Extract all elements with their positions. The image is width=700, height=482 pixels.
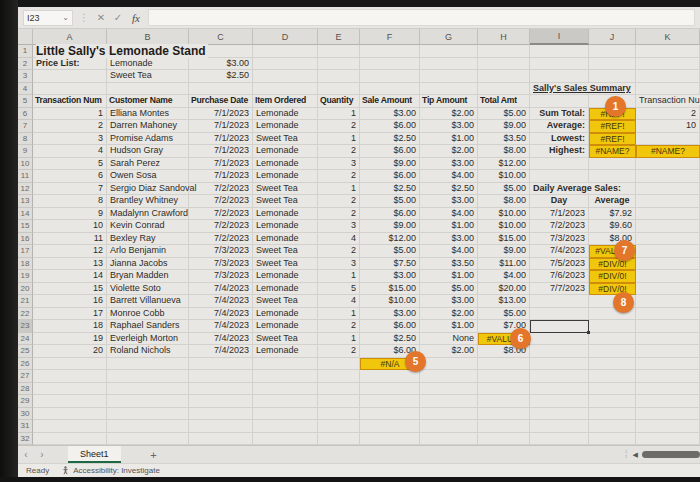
cell-E32[interactable] (318, 433, 360, 446)
cell-C28[interactable] (189, 383, 253, 396)
scroll-left-icon[interactable]: ◀ (633, 451, 638, 459)
cell-K21[interactable] (636, 295, 700, 308)
cell-J19[interactable]: #DIV/0! (589, 270, 636, 283)
cell-C8[interactable]: 7/1/2023 (189, 133, 253, 146)
cell-J31[interactable] (589, 420, 636, 433)
cell-K6[interactable]: 2 (636, 108, 700, 121)
cell-E13[interactable]: 2 (318, 195, 360, 208)
cell-I24[interactable] (530, 333, 589, 346)
column-header-B[interactable]: B (107, 29, 189, 45)
cell-A32[interactable] (33, 433, 107, 446)
column-header-J[interactable]: J (589, 29, 636, 45)
cell-C5[interactable]: Purchase Date (189, 95, 253, 108)
cell-B6[interactable]: Elliana Montes (107, 108, 189, 121)
cell-H20[interactable]: $20.00 (478, 283, 530, 296)
cell-G28[interactable] (420, 383, 478, 396)
cell-E4[interactable] (318, 83, 360, 96)
cell-E18[interactable]: 3 (318, 258, 360, 271)
cell-K1[interactable] (636, 45, 700, 58)
cell-K15[interactable] (636, 220, 700, 233)
cell-H28[interactable] (478, 383, 530, 396)
cell-E7[interactable]: 2 (318, 120, 360, 133)
cell-K7[interactable]: 10 (636, 120, 700, 133)
cell-I15[interactable]: 7/2/2023 (530, 220, 589, 233)
cell-C3[interactable]: $2.50 (189, 70, 253, 83)
cell-C21[interactable]: 7/4/2023 (189, 295, 253, 308)
cell-K5[interactable]: Transaction Num (636, 95, 700, 108)
cell-I31[interactable] (530, 420, 589, 433)
cell-A2[interactable]: Price List: (33, 58, 107, 71)
cell-E24[interactable]: 1 (318, 333, 360, 346)
cell-G29[interactable] (420, 395, 478, 408)
cell-F8[interactable]: $2.50 (360, 133, 420, 146)
cell-I4[interactable]: Sally's Sales Summary (530, 83, 589, 96)
cell-A14[interactable]: 9 (33, 208, 107, 221)
cell-F32[interactable] (360, 433, 420, 446)
cell-J13[interactable]: Average (589, 195, 636, 208)
cell-D6[interactable]: Lemonade (253, 108, 318, 121)
cell-B31[interactable] (107, 420, 189, 433)
cell-D3[interactable] (253, 70, 318, 83)
row-header-22[interactable]: 22 (18, 308, 33, 321)
cell-G4[interactable] (420, 83, 478, 96)
cell-F17[interactable]: $5.00 (360, 245, 420, 258)
row-header-19[interactable]: 19 (18, 270, 33, 283)
cell-G10[interactable]: $3.00 (420, 158, 478, 171)
cell-A6[interactable]: 1 (33, 108, 107, 121)
row-header-27[interactable]: 27 (18, 370, 33, 383)
cell-A8[interactable]: 3 (33, 133, 107, 146)
row-header-29[interactable]: 29 (18, 395, 33, 408)
cell-H13[interactable]: $8.00 (478, 195, 530, 208)
cell-D1[interactable] (253, 45, 318, 58)
cell-H7[interactable]: $9.00 (478, 120, 530, 133)
cell-A7[interactable]: 2 (33, 120, 107, 133)
cell-K18[interactable] (636, 258, 700, 271)
cell-H4[interactable] (478, 83, 530, 96)
cell-J10[interactable] (589, 158, 636, 171)
cell-D25[interactable]: Lemonade (253, 345, 318, 358)
cell-B29[interactable] (107, 395, 189, 408)
cell-I2[interactable] (530, 58, 589, 71)
cell-F10[interactable]: $9.00 (360, 158, 420, 171)
cell-J1[interactable] (589, 45, 636, 58)
cell-I7[interactable]: Average: (530, 120, 589, 133)
cell-C19[interactable]: 7/3/2023 (189, 270, 253, 283)
cell-K29[interactable] (636, 395, 700, 408)
cell-A10[interactable]: 5 (33, 158, 107, 171)
cell-C16[interactable]: 7/2/2023 (189, 233, 253, 246)
column-header-H[interactable]: H (478, 29, 530, 45)
cell-E16[interactable]: 4 (318, 233, 360, 246)
cell-B18[interactable]: Jianna Jacobs (107, 258, 189, 271)
cell-K11[interactable] (636, 170, 700, 183)
cell-J28[interactable] (589, 383, 636, 396)
cell-J27[interactable] (589, 370, 636, 383)
cell-K14[interactable] (636, 208, 700, 221)
cell-A28[interactable] (33, 383, 107, 396)
cell-K4[interactable] (636, 83, 700, 96)
row-header-10[interactable]: 10 (18, 158, 33, 171)
chevron-down-icon[interactable]: ⌄ (62, 14, 69, 22)
cell-E20[interactable]: 5 (318, 283, 360, 296)
scrollbar-splitter-icon[interactable]: ⁞ (625, 449, 628, 460)
cell-E14[interactable]: 2 (318, 208, 360, 221)
cell-A13[interactable]: 8 (33, 195, 107, 208)
row-header-2[interactable]: 2 (18, 58, 33, 71)
cell-C13[interactable]: 7/2/2023 (189, 195, 253, 208)
row-header-24[interactable]: 24 (18, 333, 33, 346)
cell-F15[interactable]: $9.00 (360, 220, 420, 233)
cell-K20[interactable] (636, 283, 700, 296)
cell-D12[interactable]: Sweet Tea (253, 183, 318, 196)
cell-K25[interactable] (636, 345, 700, 358)
cell-G18[interactable]: $3.50 (420, 258, 478, 271)
cell-D18[interactable]: Sweet Tea (253, 258, 318, 271)
cell-C7[interactable]: 7/1/2023 (189, 120, 253, 133)
cell-D20[interactable]: Lemonade (253, 283, 318, 296)
cell-D26[interactable] (253, 358, 318, 371)
cell-C31[interactable] (189, 420, 253, 433)
row-header-20[interactable]: 20 (18, 283, 33, 296)
cell-C9[interactable]: 7/1/2023 (189, 145, 253, 158)
cell-G23[interactable]: $1.00 (420, 320, 478, 333)
cell-K10[interactable] (636, 158, 700, 171)
tab-nav-right-icon[interactable]: › (34, 449, 50, 460)
cell-C30[interactable] (189, 408, 253, 421)
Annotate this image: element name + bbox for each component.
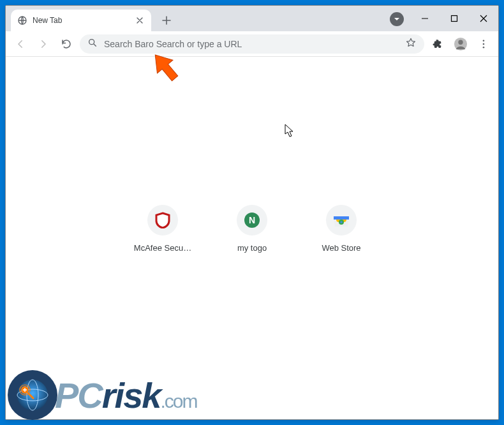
new-tab-button[interactable] [158, 11, 175, 29]
shortcut-label: my togo [237, 243, 267, 253]
watermark-risk: risk [102, 375, 161, 415]
reload-button[interactable] [57, 34, 76, 54]
back-button[interactable] [11, 34, 30, 54]
watermark-text: PCrisk.com [55, 375, 196, 416]
svg-point-5 [483, 40, 485, 41]
tab-title: New Tab [33, 16, 130, 25]
shortcut-label: Web Store [322, 243, 360, 253]
extensions-button[interactable] [428, 34, 447, 54]
shortcut-tile: N [237, 205, 267, 235]
star-bookmark-icon[interactable] [405, 37, 417, 51]
watermark-dotcom: .com [160, 391, 196, 412]
shortcut-label: McAfee Secu… [134, 243, 191, 253]
address-input[interactable] [104, 39, 399, 49]
maximize-button[interactable] [440, 8, 469, 29]
mcafee-shield-icon [155, 212, 170, 228]
shortcut-mytogo[interactable]: N my togo [216, 205, 288, 253]
toolbar [6, 31, 498, 57]
watermark-globe-icon [8, 370, 57, 420]
svg-text:N: N [249, 215, 255, 225]
watermark: PCrisk.com [8, 370, 196, 420]
webstore-icon [332, 212, 350, 228]
svg-point-4 [458, 40, 463, 44]
svg-point-13 [17, 380, 48, 410]
menu-button[interactable] [474, 34, 493, 54]
shortcut-tile [147, 205, 178, 235]
browser-window: New Tab [5, 5, 499, 420]
svg-rect-1 [452, 16, 457, 22]
shortcut-mcafee[interactable]: McAfee Secu… [127, 205, 198, 253]
profile-avatar-icon[interactable] [451, 34, 470, 54]
minimize-button[interactable] [410, 8, 440, 29]
close-window-button[interactable] [469, 8, 498, 29]
new-tab-page: McAfee Secu… N my togo [6, 57, 498, 419]
window-controls [410, 6, 498, 31]
account-indicator-icon[interactable] [390, 12, 404, 26]
tab-strip: New Tab [6, 6, 498, 31]
letter-n-icon: N [244, 212, 260, 228]
close-tab-icon[interactable] [135, 15, 145, 26]
svg-point-12 [340, 221, 342, 223]
shortcut-tile [326, 205, 357, 235]
shortcuts-row: McAfee Secu… N my togo [127, 205, 377, 253]
shortcut-webstore[interactable]: Web Store [306, 205, 377, 253]
forward-button[interactable] [34, 34, 53, 54]
address-bar[interactable] [80, 34, 424, 54]
search-icon [87, 38, 98, 50]
svg-point-2 [89, 39, 94, 44]
watermark-pc: PC [55, 375, 102, 415]
globe-icon [17, 15, 27, 26]
svg-point-7 [483, 46, 485, 48]
svg-rect-10 [334, 216, 349, 220]
tab-active[interactable]: New Tab [11, 10, 151, 31]
svg-point-6 [483, 43, 485, 45]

════════

• **EXERCISE**:
Nothing but the lines from the line containing "Annotate this image: element" through the end of the data, both ends included, is to be reproduced, exactly as written and without the pictures.

• **ANSWER SPACE**:
Annotate this image: element name + bbox for each component.
new-tab-button[interactable] [158, 11, 175, 29]
shortcut-label: my togo [237, 243, 267, 253]
watermark-risk: risk [102, 375, 161, 415]
reload-button[interactable] [57, 34, 76, 54]
back-button[interactable] [11, 34, 30, 54]
watermark-text: PCrisk.com [55, 375, 196, 416]
svg-point-5 [483, 40, 485, 41]
tab-title: New Tab [33, 16, 130, 25]
shortcut-label: Web Store [322, 243, 360, 253]
extensions-button[interactable] [428, 34, 447, 54]
shortcut-tile: N [237, 205, 267, 235]
star-bookmark-icon[interactable] [405, 37, 417, 51]
watermark-dotcom: .com [160, 391, 196, 412]
shortcut-label: McAfee Secu… [134, 243, 191, 253]
address-input[interactable] [104, 39, 399, 49]
maximize-button[interactable] [440, 8, 469, 29]
mcafee-shield-icon [155, 212, 170, 228]
shortcut-mytogo[interactable]: N my togo [216, 205, 288, 253]
toolbar [6, 31, 498, 57]
watermark-globe-icon [8, 370, 57, 420]
svg-text:N: N [249, 215, 255, 225]
watermark: PCrisk.com [8, 370, 196, 420]
webstore-icon [332, 212, 350, 228]
svg-point-4 [458, 40, 463, 44]
svg-point-13 [17, 380, 48, 410]
menu-button[interactable] [474, 34, 493, 54]
shortcut-tile [147, 205, 178, 235]
browser-window: New Tab [5, 5, 499, 420]
svg-rect-1 [452, 16, 457, 22]
shortcut-mcafee[interactable]: McAfee Secu… [127, 205, 198, 253]
profile-avatar-icon[interactable] [451, 34, 470, 54]
minimize-button[interactable] [410, 8, 440, 29]
close-window-button[interactable] [469, 8, 498, 29]
new-tab-page: McAfee Secu… N my togo [6, 57, 498, 419]
window-controls [410, 6, 498, 31]
account-indicator-icon[interactable] [390, 12, 404, 26]
tab-strip: New Tab [6, 6, 498, 31]
letter-n-icon: N [244, 212, 260, 228]
close-tab-icon[interactable] [135, 15, 145, 26]
svg-point-12 [340, 221, 342, 223]
shortcut-tile [326, 205, 357, 235]
shortcuts-row: McAfee Secu… N my togo [127, 205, 377, 253]
shortcut-webstore[interactable]: Web Store [306, 205, 377, 253]
forward-button[interactable] [34, 34, 53, 54]
address-bar[interactable] [80, 34, 424, 54]
search-icon [87, 38, 98, 50]
svg-point-2 [89, 39, 94, 44]
watermark-pc: PC [55, 375, 102, 415]
globe-icon [17, 15, 27, 26]
svg-point-7 [483, 46, 485, 48]
svg-rect-10 [334, 216, 349, 220]
tab-active[interactable]: New Tab [11, 10, 151, 31]
svg-point-6 [483, 43, 485, 45]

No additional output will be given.